(Data entries)

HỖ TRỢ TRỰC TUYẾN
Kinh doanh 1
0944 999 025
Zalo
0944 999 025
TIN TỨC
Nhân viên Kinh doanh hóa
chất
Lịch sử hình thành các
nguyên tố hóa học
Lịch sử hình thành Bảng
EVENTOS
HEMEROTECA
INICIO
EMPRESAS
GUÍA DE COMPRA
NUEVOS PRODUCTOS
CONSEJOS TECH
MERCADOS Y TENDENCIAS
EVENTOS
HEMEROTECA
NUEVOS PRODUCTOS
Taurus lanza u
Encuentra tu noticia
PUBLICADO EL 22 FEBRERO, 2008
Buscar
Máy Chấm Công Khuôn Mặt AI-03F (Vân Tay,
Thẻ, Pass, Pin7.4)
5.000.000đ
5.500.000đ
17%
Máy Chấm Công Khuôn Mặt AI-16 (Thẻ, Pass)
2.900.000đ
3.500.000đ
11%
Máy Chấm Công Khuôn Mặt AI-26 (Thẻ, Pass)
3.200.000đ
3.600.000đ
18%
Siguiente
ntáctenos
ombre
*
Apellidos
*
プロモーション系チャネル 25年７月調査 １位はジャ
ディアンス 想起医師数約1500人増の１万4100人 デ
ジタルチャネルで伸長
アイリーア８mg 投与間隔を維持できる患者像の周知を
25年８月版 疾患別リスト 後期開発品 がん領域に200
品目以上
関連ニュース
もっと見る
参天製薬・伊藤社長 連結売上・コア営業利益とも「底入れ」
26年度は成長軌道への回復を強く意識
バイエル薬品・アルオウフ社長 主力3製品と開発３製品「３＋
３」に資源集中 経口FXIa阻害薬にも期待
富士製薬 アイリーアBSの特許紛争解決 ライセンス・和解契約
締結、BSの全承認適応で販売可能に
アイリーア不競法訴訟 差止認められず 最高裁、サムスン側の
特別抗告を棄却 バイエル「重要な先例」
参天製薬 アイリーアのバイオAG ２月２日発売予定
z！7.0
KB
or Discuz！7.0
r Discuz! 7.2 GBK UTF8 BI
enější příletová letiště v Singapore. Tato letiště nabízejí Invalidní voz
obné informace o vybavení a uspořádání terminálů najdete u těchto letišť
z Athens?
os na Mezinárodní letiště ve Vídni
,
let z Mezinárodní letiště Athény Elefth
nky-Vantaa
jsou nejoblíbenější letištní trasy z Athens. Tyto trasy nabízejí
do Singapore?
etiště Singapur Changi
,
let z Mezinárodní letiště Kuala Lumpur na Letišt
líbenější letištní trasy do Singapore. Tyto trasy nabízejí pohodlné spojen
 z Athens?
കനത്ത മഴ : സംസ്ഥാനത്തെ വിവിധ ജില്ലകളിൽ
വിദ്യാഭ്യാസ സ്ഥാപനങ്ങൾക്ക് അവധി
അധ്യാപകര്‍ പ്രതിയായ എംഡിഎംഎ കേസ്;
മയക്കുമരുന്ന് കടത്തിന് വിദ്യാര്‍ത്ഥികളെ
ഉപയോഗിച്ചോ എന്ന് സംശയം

* [Problem details] Scan the entries above for the word "参天製薬". Report the lines that hold it.

* [Problem solution]
参天製薬・伊藤社長 連結売上・コア営業利益とも「底入れ」
参天製薬 アイリーアのバイオAG ２月２日発売予定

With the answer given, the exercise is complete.